El hombre que tomaba Coca Cola

Resulta simpático saber que la Coca Cola causa tantos males y contribuye en gran medida al nivel de puerques de la gente (gordura). Parece ser que en los países que he vivido por más de tres meses, son los más gordos del mundo. Cuando estuve en Filadelfia, EU, leí que ese país tiene los más gordos del mundo. Según dos de cada tres tiene grasa corporal más de la debida. Cuando estaba en México, en mi juventud, también hablaban de los gordos mexicanos y que la nueva generación de niños estaban saliendo bien puerquitos. Ahora que estoy en PR, también están puercos. Según estadísticas, el 70% de los niños en PR tienen nivel de obesidad alto. ¿Es que llevo la grasa conmigo o qué? O es que todos los países quieren ser los gordos y se auto nominan los más gordos solo por eso de ganar en algo al resto del mundo, en tener a los más gordos, aunque sea malo. Algún día me voy a ir a París por medio año a ver si logro engordar a los más flacos del mundo, con solo un 3% de la población con grasa extra, las chicas necesitan un poco más de donde agarrar, el hueso no es lo mejor del caldo.

Resulta que en México, es el país que mantiene a flote a la Coca Cola, esa bebida se toma siempre y en todos lados, de hecho la Coca Cola une y rompe familias. Al momento de la comida, el tener una Coca Cola en la mesa hace que todo mundo se siente y convivan. Cuando queda el último chorrito, el colmo de lo erótico de Coca Cola, los adictos a este líquido sacan pistola y todo  por quedarse con ese chorrín.
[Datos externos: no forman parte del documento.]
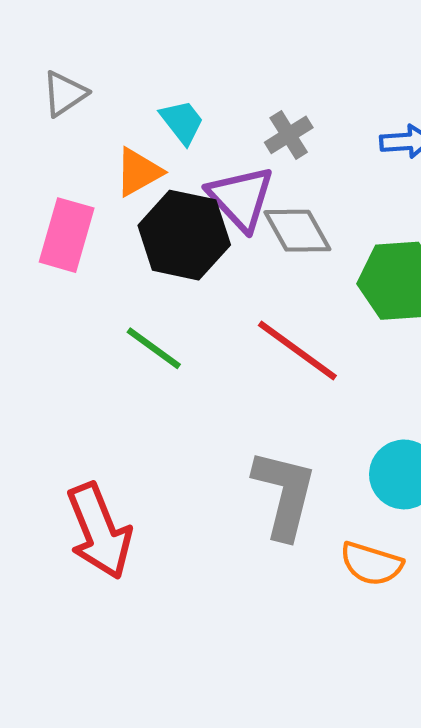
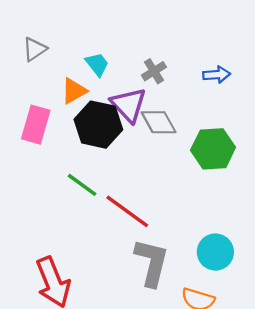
red line: (297, 350) -> (127, 211), moved

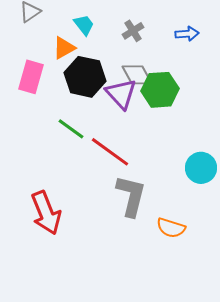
purple triangle: (128, 105) -> (121, 94), moved
green hexagon: (213, 149) -> (160, 90), moved
cyan circle: (215, 252) -> (201, 168), moved

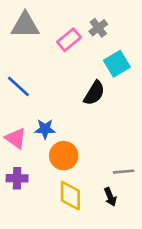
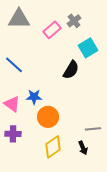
yellow diamond: (70, 196) -> (53, 147), turned 55

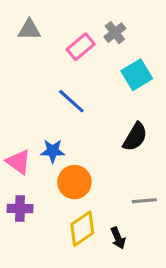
gray triangle: (19, 19) -> (29, 30), size x0.7
blue line: (14, 65) -> (71, 101), moved
black semicircle: (71, 70) -> (135, 137), moved
black arrow: (83, 148) -> (118, 238), moved

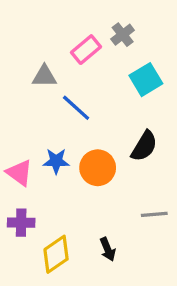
gray triangle: (29, 30) -> (44, 76), moved
orange circle: (74, 182) -> (98, 168), moved
yellow diamond: (82, 229) -> (56, 254), moved
black arrow: (118, 238) -> (108, 249), moved

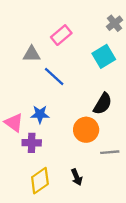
gray cross: (123, 35) -> (114, 23), moved
orange circle: (98, 168) -> (86, 130), moved
purple cross: (21, 223) -> (32, 143), moved

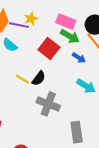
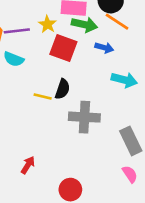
yellow star: (31, 19) -> (47, 24), moved

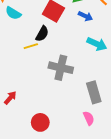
black semicircle: (62, 89) -> (42, 34), moved
yellow line: (43, 97) -> (31, 46), turned -40

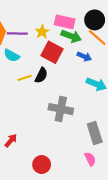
yellow line: (31, 46) -> (25, 78), moved

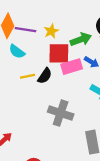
pink rectangle: (65, 22) -> (72, 67), moved, turned -36
green arrow: (71, 36) -> (81, 39), turned -48
red square: (52, 52) -> (59, 53), turned -35

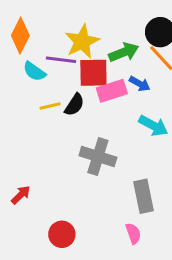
purple line: (26, 30) -> (61, 60), moved
yellow star: (51, 31) -> (82, 42), size x1.6

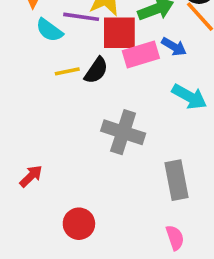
pink semicircle: (133, 233) -> (175, 238), moved

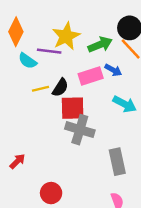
red square: (119, 33) -> (73, 108), moved

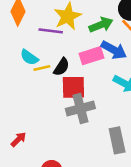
cyan semicircle: (28, 61) -> (29, 57), moved
blue arrow: (113, 70) -> (114, 50), size x1.5
gray cross: (80, 130) -> (80, 108), turned -32

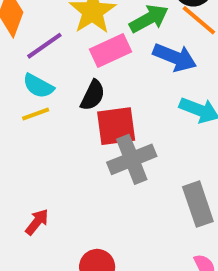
purple line: (51, 31) -> (44, 46), moved, turned -35
pink rectangle: (92, 56) -> (110, 50), moved
yellow line: (42, 68) -> (36, 114), moved

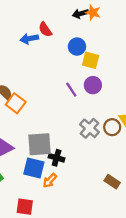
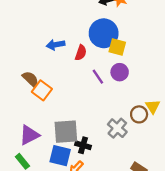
red semicircle: (45, 30) -> (81, 53), moved, turned -126
blue arrow: (29, 39) -> (56, 45), moved
blue circle: (77, 47) -> (104, 33), size x1.6
gray cross: (89, 128) -> (117, 128), moved

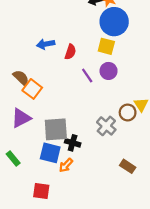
blue circle: (104, 33) -> (114, 22), moved
purple triangle: (29, 135) -> (21, 118), moved

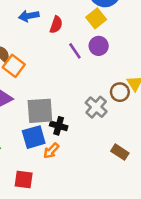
yellow square: (106, 46) -> (96, 18), turned 36
blue square: (50, 153) -> (34, 137), turned -30

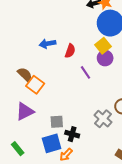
purple circle: (99, 46) -> (105, 58), moved
gray square: (40, 111) -> (57, 122), size x0.6

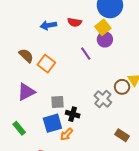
red semicircle: (70, 51) -> (75, 22), moved, turned 80
orange square: (35, 85) -> (46, 64), moved

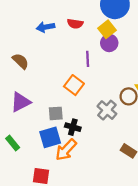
purple line: (86, 54) -> (88, 59), turned 32
orange square: (46, 64) -> (74, 85), moved
orange arrow: (67, 134) -> (66, 150), size x1.5

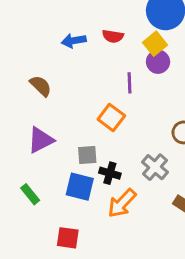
gray cross: (107, 110) -> (155, 167), moved
blue square: (50, 137) -> (80, 187), turned 30
orange arrow: (66, 150) -> (122, 203), moved

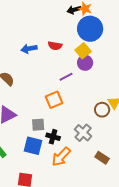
purple line: (129, 83) -> (66, 77), turned 64
orange square: (111, 117) -> (54, 100), turned 30

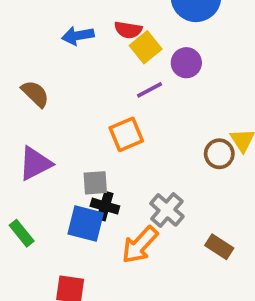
yellow square: (83, 51) -> (146, 47), moved
gray cross: (83, 133) -> (167, 210), moved
black cross: (53, 137) -> (105, 206), moved

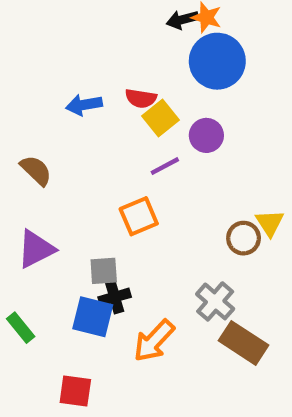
black cross: (105, 206) -> (115, 297), turned -32
gray cross: (167, 210) -> (215, 301), moved
brown rectangle: (219, 247) -> (244, 343), size x1.5

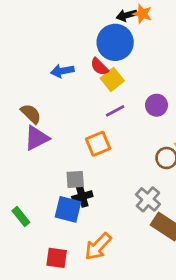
blue circle: (217, 61) -> (115, 42), moved
red semicircle: (141, 98) -> (99, 67), turned 36
purple circle: (206, 135) -> (157, 105), moved
purple triangle: (36, 249) -> (37, 138), moved
orange arrow: (154, 341) -> (98, 246), moved

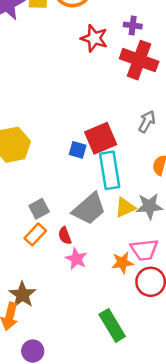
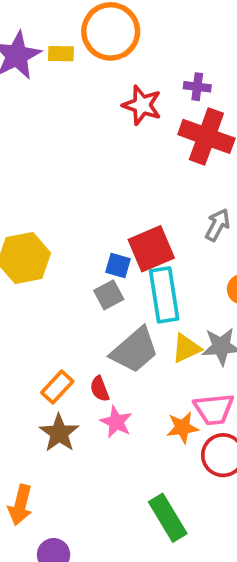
gray square: (39, 209) -> (109, 295), moved
brown star: (22, 295) -> (59, 433), moved

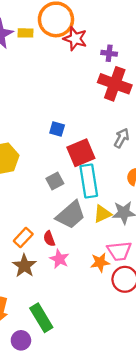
red star: (142, 105) -> (75, 39), moved
blue square: (118, 265) -> (57, 129), moved
green rectangle: (168, 518) -> (41, 318), moved

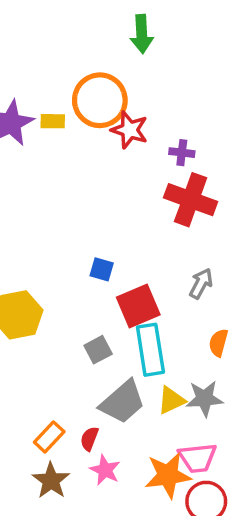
red semicircle: (49, 239) -> (89, 439), turned 42
orange star: (100, 262) -> (168, 475), size x1.5

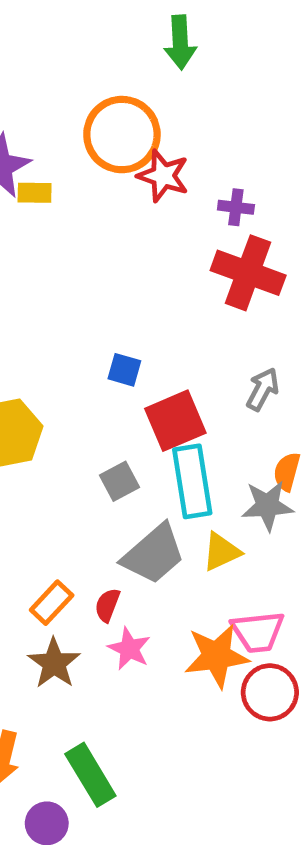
yellow rectangle: (53, 121) -> (35, 193), moved
gray star: (204, 399) -> (267, 506), moved

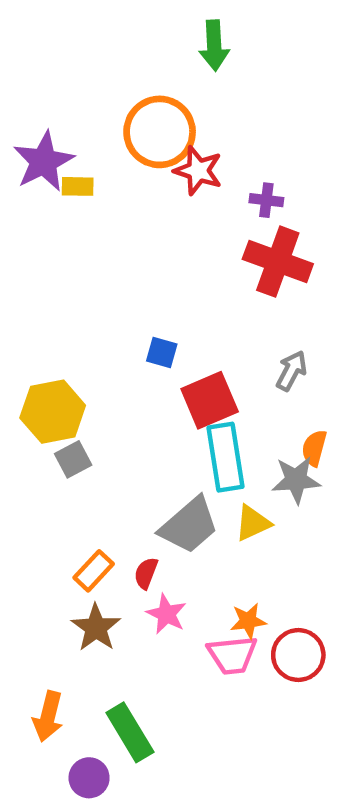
gray square: (120, 481) -> (73, 459), moved
pink trapezoid: (258, 632) -> (232, 655), moved
orange star: (217, 656) -> (248, 621), size x0.6

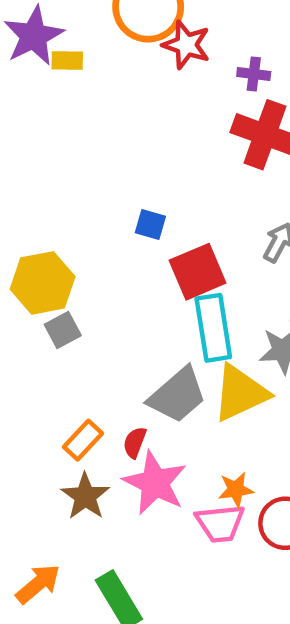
yellow triangle: (253, 523) -> (240, 393), size x1.6
pink star: (166, 614) -> (155, 483), size x1.6
orange arrow: (48, 716) -> (38, 584), turned -144

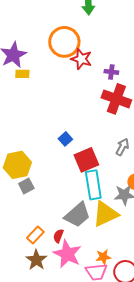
yellow rectangle: (67, 61) -> (22, 74), moved
blue square: (150, 225) -> (65, 139), turned 32

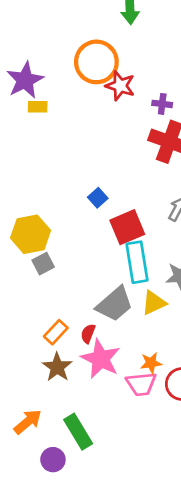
yellow triangle: (105, 214) -> (154, 303), size x0.7

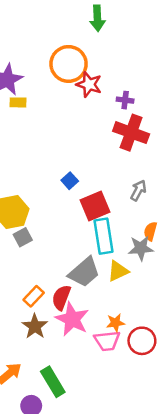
red semicircle: (88, 334) -> (61, 297), size x1.5

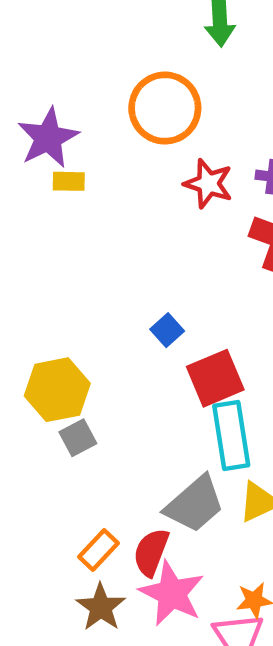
red star: (89, 84) -> (208, 184), moved

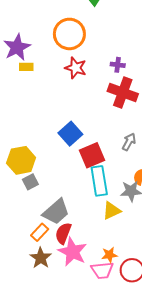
red star: (208, 184) -> (76, 68), moved
blue square: (167, 330) -> (70, 134), size x1.6
gray trapezoid: (195, 504) -> (56, 212), moved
Como buen mexicano, era adicto a la Coca Cola, tenía que comer con una Coca Cola al lado,  a tal grado que clasificaba la comida con la que se tenía que comer con una Coca Cola fría y la que no, resulta que casi todas las comidas se llevan bien con Coca. Cuando se enamora, uno tiende a engordar, pero imaginen a YO de solo 5’7’’ enamorado y tomando Coca Cola, tremendo lechón. Un día, así, de la nada dije “si puedo con la Coca Cola, puedo con todo, papá” y dejé de tomar Coca Cola. Pura agua destilada y cerveza eran mis bebidas. No encontré ningún cambio significativo en mi cuerpo, de hecho sea vegetariano, o natural, o deje de comer azucares refinados, no siento que mi cuerpo asimile los cambios que deberían existir por dejar de tomarme los 65g de azúcar refinada por lata, que en un día de película que comprara una de dos litros, se iban dos o tres veces eso.

Hace un año que dejé de tomar Coca fría con limón. Obviamente no he sido del todo fiel a esa convicción. Así como pasa con las ex novias que llegas a querer, que hay momentos en el proceso de olvido y sanación que se vuelven a cojer mutuamente, nada más por el hecho de ser ex novios y aliviar el proceso, y por extrañar, pues se vuelven a tirar un polvo. Ya lo dice Paolo Nutini “Sure I can accept that we’re going nowhere, But one last time let’s go there, Lay down beside me”, pues así me ha pasado este año de olvido de la Coca Cola, me la he tirado unas cuantas veces más después de romper el compromiso.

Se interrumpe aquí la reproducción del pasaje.